Perhaps that’s all a little underwhelming. The gap between the Tigers and the Braves — a little over three runs — isn’t especially spectacular. But maybe that’s the wrong lens. In an ideal world, it wouldn’t be a run expectancy delta, but a win expectancy delta. Changes in win expectancy point more to the substance of Kalk’s comments: On a given play and game level, a runner advancing can matter a ton.
Calculating win expectancy changes at the play level is complicated — perhaps a task for the next article — but we can look at one representative example to show the potential impact of a trail runner advancement on win expectancy. In late August, two American League Wild Card contenders were locked in a tight contest. The Rangers were trailing the Guardians by one; the speedy Wyatt Langford stood on second base. On the first pitch, Corey Seager ripped a clean line drive to center field. The Guardians’ center fielder, Angel Martínez, uncorked a huge throw and nearly gunned Langford down at the plate:
If Seager is still standing on first after this throw, the Rangers’ odds of winning this game are 70.8%, according to Tom Tango’s win expectancy spreadsheet. Instead, he wisely tracked the throw (not that tough of a read, ultimately — Martínez launched that thing) and increased his team’s odds of winning by 10 percentage points. With a runner on second and no outs, the Rangers’ odds of winning at this point were 80.7%. Seager scored on the next pitch, jogging home after Joc Pederson scorched a double into the gap.
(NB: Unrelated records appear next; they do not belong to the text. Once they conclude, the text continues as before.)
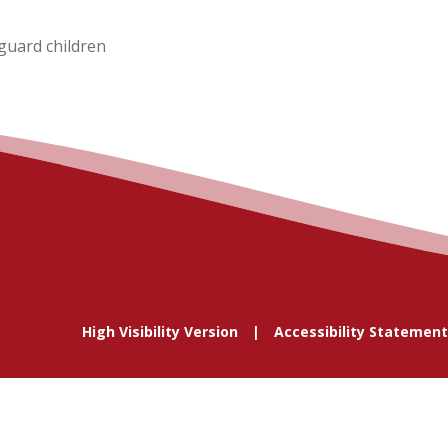
guard children
High Visibility Version
Accessibility Statement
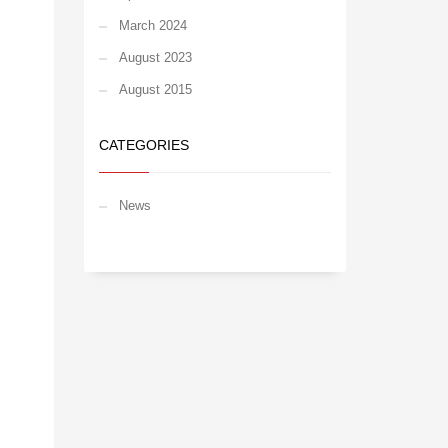
March 2024
August 2023
August 2015
CATEGORIES
News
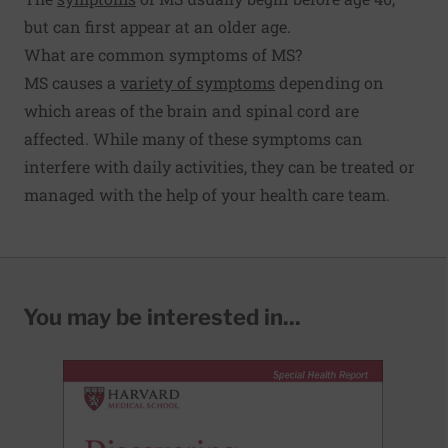
but can first appear at an older age.
What are common symptoms of MS?
MS causes a
variety of symptoms
depending on
which areas of the brain and spinal cord are
affected. While many of these symptoms can
interfere with daily activities, they can be treated or
managed with the help of your health care team.
You may be interested in...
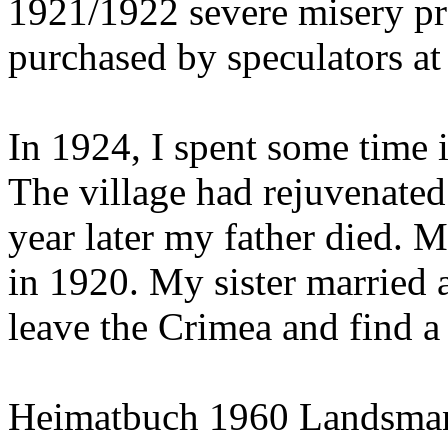
1921/1922 severe misery pr
purchased by speculators at 
In 1924, I spent some time 
The village had rejuvenated 
year later my father died.
in 1920. My sister married 
leave the Crimea and find a 
Heimatbuch 1960 Landsman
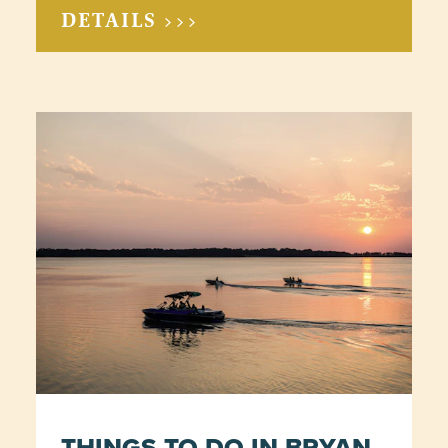
DETAILS >>>
THINGS TO DO IN BRYAN-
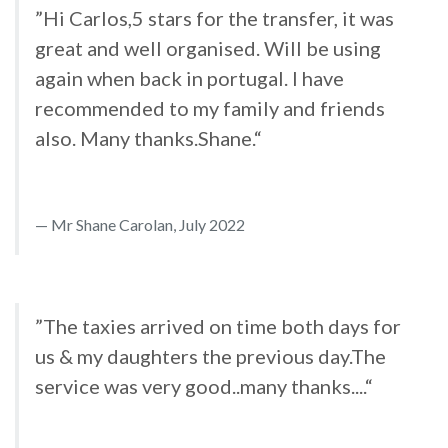
”Hi Carlos,5 stars for the transfer, it was
great and well organised. Will be using
again when back in portugal. I have
recommended to my family and friends
also. Many thanks.Shane.“
Mr Shane Carolan, July 2022
”The taxies arrived on time both days for
us & my daughters the previous day.The
service was very good..many thanks....“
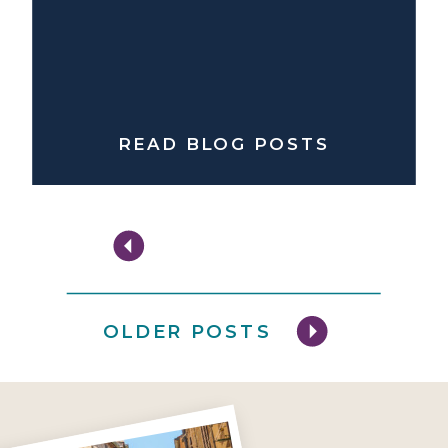
READ BLOG POSTS
OLDER POSTS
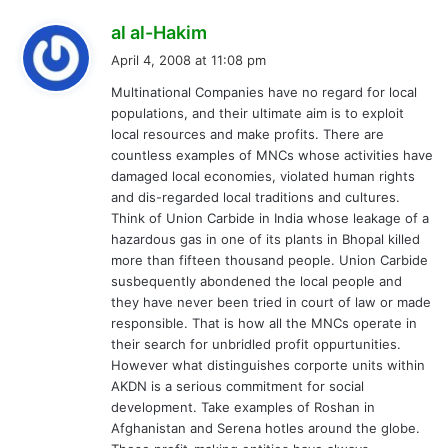
s
al al-Hakim
a
April 4, 2008 at 11:08 pm
y
Multinational Companies have no regard for local
s
populations, and their ultimate aim is to exploit
:
local resources and make profits. There are
countless examples of MNCs whose activities have
damaged local economies, violated human rights
and dis-regarded local traditions and cultures.
Think of Union Carbide in India whose leakage of a
hazardous gas in one of its plants in Bhopal killed
more than fifteen thousand people. Union Carbide
susbequently abondened the local people and
they have never been tried in court of law or made
responsible. That is how all the MNCs operate in
their search for unbridled profit oppurtunities.
However what distinguishes corporte units within
AKDN is a serious commitment for social
development. Take examples of Roshan in
Afghanistan and Serena hotles around the globe.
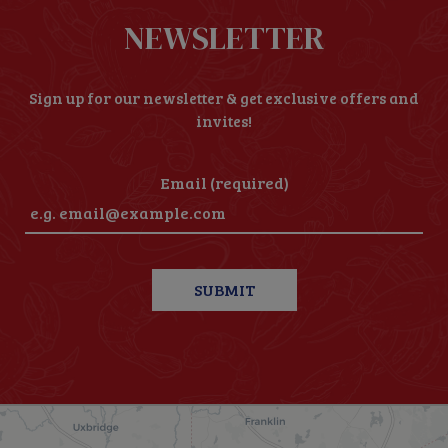
NEWSLETTER
Sign up for our newsletter & get exclusive offers and
invites!
Email (required)
SUBMIT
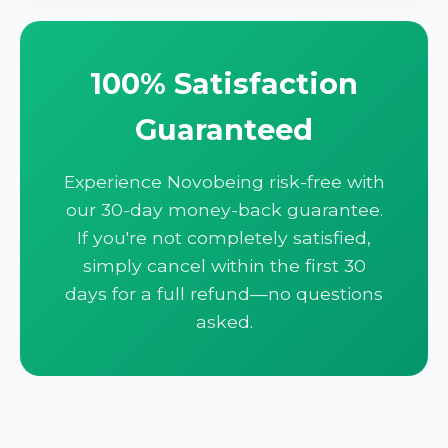
100% Satisfaction
Guaranteed
Experience Novobeing risk-free with
our 30-day money-back guarantee.
If you're not completely satisfied,
simply cancel within the first 30
days for a full refund—no questions
asked.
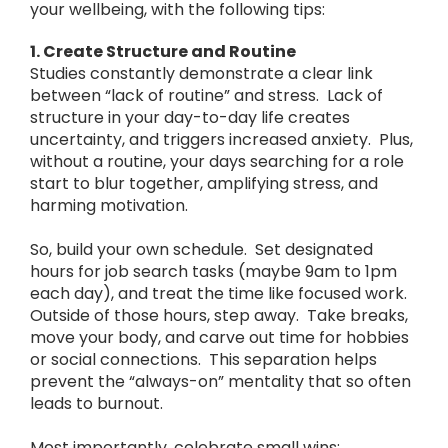
your wellbeing, with the following tips:
1. Create Structure and Routine
Studies constantly demonstrate a clear link
between “lack of routine” and stress. Lack of
structure in your day-to-day life creates
uncertainty, and triggers increased anxiety. Plus,
without a routine, your days searching for a role
start to blur together, amplifying stress, and
harming motivation.
So, build your own schedule. Set designated
hours for job search tasks (maybe 9am to 1pm
each day), and treat the time like focused work.
Outside of those hours, step away. Take breaks,
move your body, and carve out time for hobbies
or social connections. This separation helps
prevent the “always-on” mentality that so often
leads to burnout.
Most importantly, celebrate small wins:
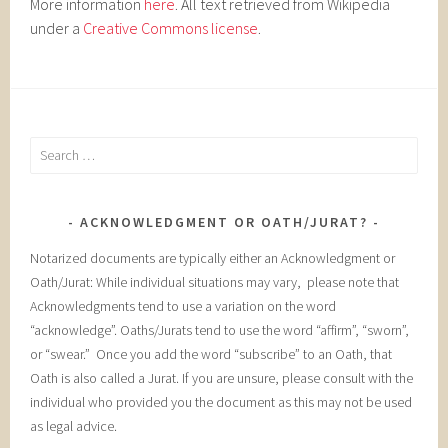
More information
here
. All text retrieved from Wikipedia
under a
Creative Commons license
.
Search
for:
ACKNOWLEDGMENT OR OATH/JURAT?
Notarized documents are typically either an Acknowledgment or
Oath/Jurat: While individual situations may vary, please note that
Acknowledgments tend to use a variation on the word
“acknowledge”. Oaths/Jurats tend to use the word “affirm”, “sworn”,
or “swear.” Once you add the word “subscribe” to an Oath, that
Oath is also called a Jurat. If you are unsure, please consult with the
individual who provided you the document as this may not be used
as legal advice.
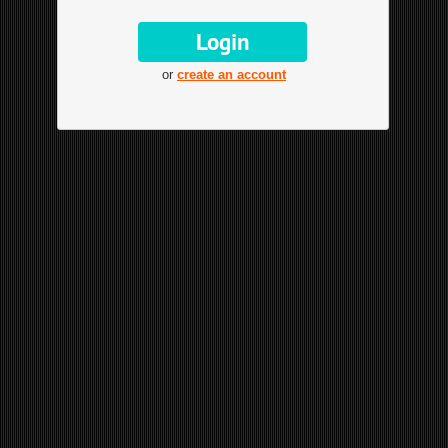
or
create an account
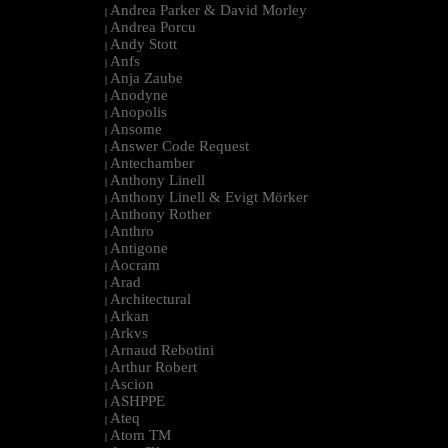
Andrea Parker & David Morley
|
Andrea Porcu
|
Andy Stott
|
Anfs
|
Anja Zaube
|
Anodyne
|
Anopolis
|
Ansome
|
Answer Code Request
|
Antechamber
|
Anthony Linell
|
Anthony Linell & Evigt Mörker
|
Anthony Rother
|
Anthro
|
Antigone
|
Aocram
|
Arad
|
Architectural
|
Arkan
|
Arkvs
|
Arnaud Rebotini
|
Arthur Robert
|
Ascion
|
ASHPPE
|
Ateq
|
Atom TM
|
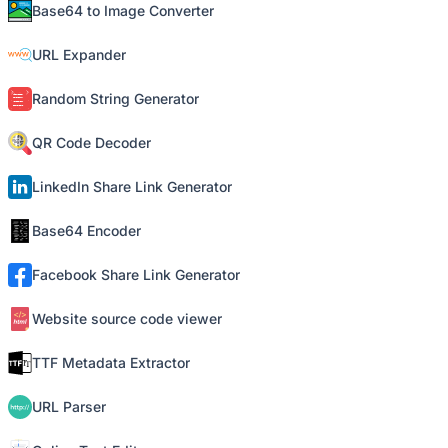
Base64 to Image Converter
URL Expander
Random String Generator
QR Code Decoder
LinkedIn Share Link Generator
Base64 Encoder
Facebook Share Link Generator
Website source code viewer
TTF Metadata Extractor
URL Parser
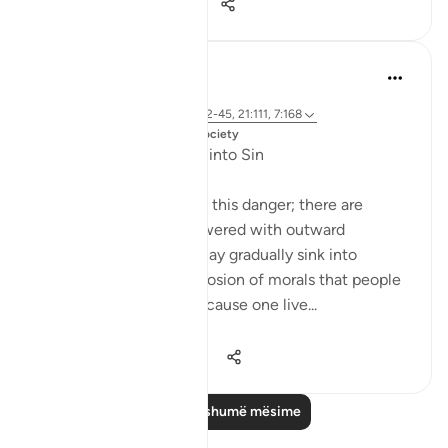
24
2
638
Dr. Magdy Al-Hilali
5 years ago
·
Referencimi
ajeti 23:55-56, 6:42-45, 21:111, 7:168
Postuar ne
Muslim American Society
Fear of Gradual Decline into Sin
The Quran speaks about this danger; there are
people who will be showered with outward
blessings so that they may gradually sink into
sinfulness. It is a slow erosion of morals that people
may not detect. Just because one live...
Shiko me shume
23
3
1,141
Lexo më shumë mësime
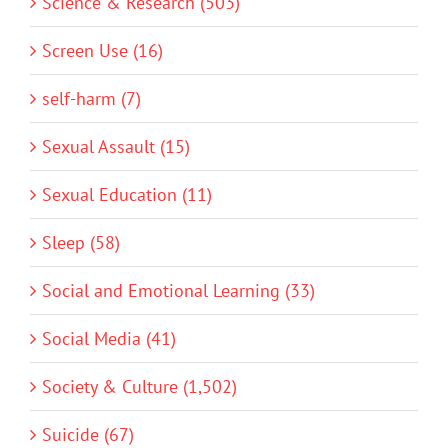
Science & Research (503)
Screen Use (16)
self-harm (7)
Sexual Assault (15)
Sexual Education (11)
Sleep (58)
Social and Emotional Learning (33)
Social Media (41)
Society & Culture (1,502)
Suicide (67)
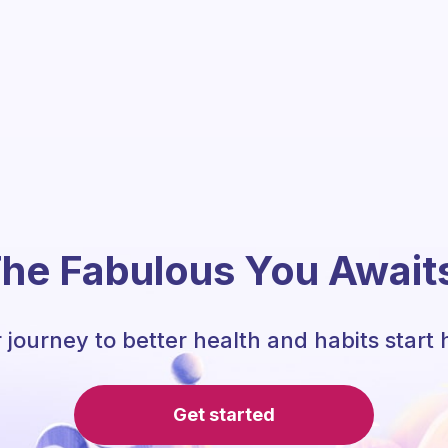
he Fabulous You Await
 journey to better health and habits start 
Get started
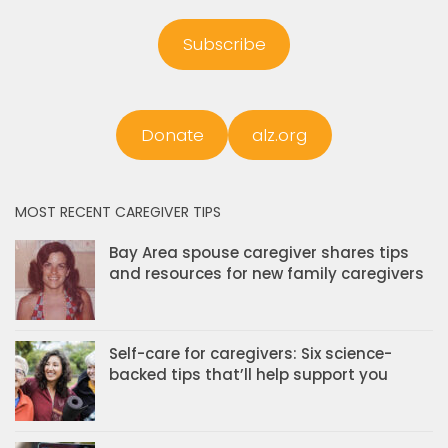
Subscribe
Donate
alz.org
MOST RECENT CAREGIVER TIPS
Bay Area spouse caregiver shares tips
and resources for new family caregivers
Self-care for caregivers: Six science-
backed tips that’ll help support you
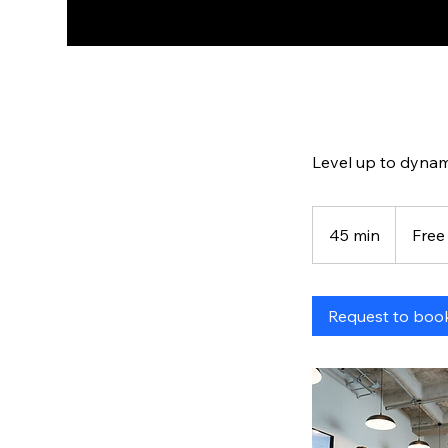
Level up to dynam
Free
45 min
4
Free
5
m
i
Request to boo
n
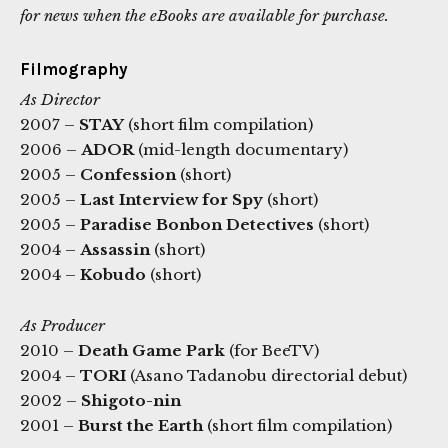
for news when the eBooks are available for purchase.
Filmography
As Director
2007 –
STAY
(short film compilation)
2006 –
ADOR
(mid-length documentary)
2005 –
Confession
(short)
2005 –
Last Interview for Spy
(short)
2005 –
Paradise Bonbon Detectives
(short)
2004 –
Assassin
(short)
2004 –
Kobudo
(short)
As Producer
2010 –
Death Game Park
(for BeeTV)
2004 –
TORI
(Asano Tadanobu directorial debut)
2002 –
Shigoto-nin
2001 –
Burst the Earth
(short film compilation)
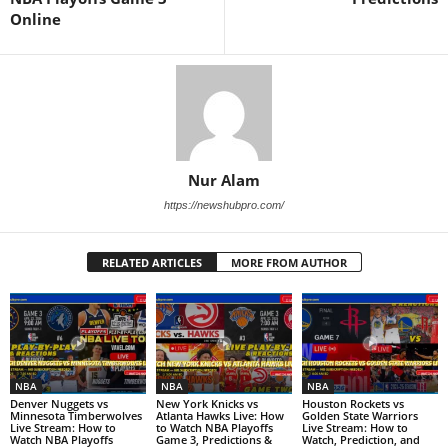
Online
Nur Alam
https://newshubpro.com/
RELATED ARTICLES
MORE FROM AUTHOR
NBA
NBA
NBA
Denver Nuggets vs
New York Knicks vs
Houston Rockets vs
Minnesota Timberwolves
Atlanta Hawks Live: How
Golden State Warriors
Live Stream: How to
to Watch NBA Playoffs
Live Stream: How to
Watch NBA Playoffs
Game 3, Predictions &
Watch, Prediction, and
Curiously, “runs gained from trail runners advancing” does not appear to map onto team sprint speed as neatly as it does to BsR. The r-squared this season between those two variables is just 0.11, a weaker relationship than sprint speed has ever had to BsR during the Statcast era:
Perhaps this explains why Kalk’s attention is focused on this ostensibly marginal part of the game. It doesn’t take a team of Trea Turners to top the trail runner leaderboards; any team can pick up a couple extra runs over the course of a season — and perhaps even swing the outcome of a few games — with proper attention to these free bases. When competitive edges are few and far between, a penny lying on the sidewalk starts to look like a $20 bill.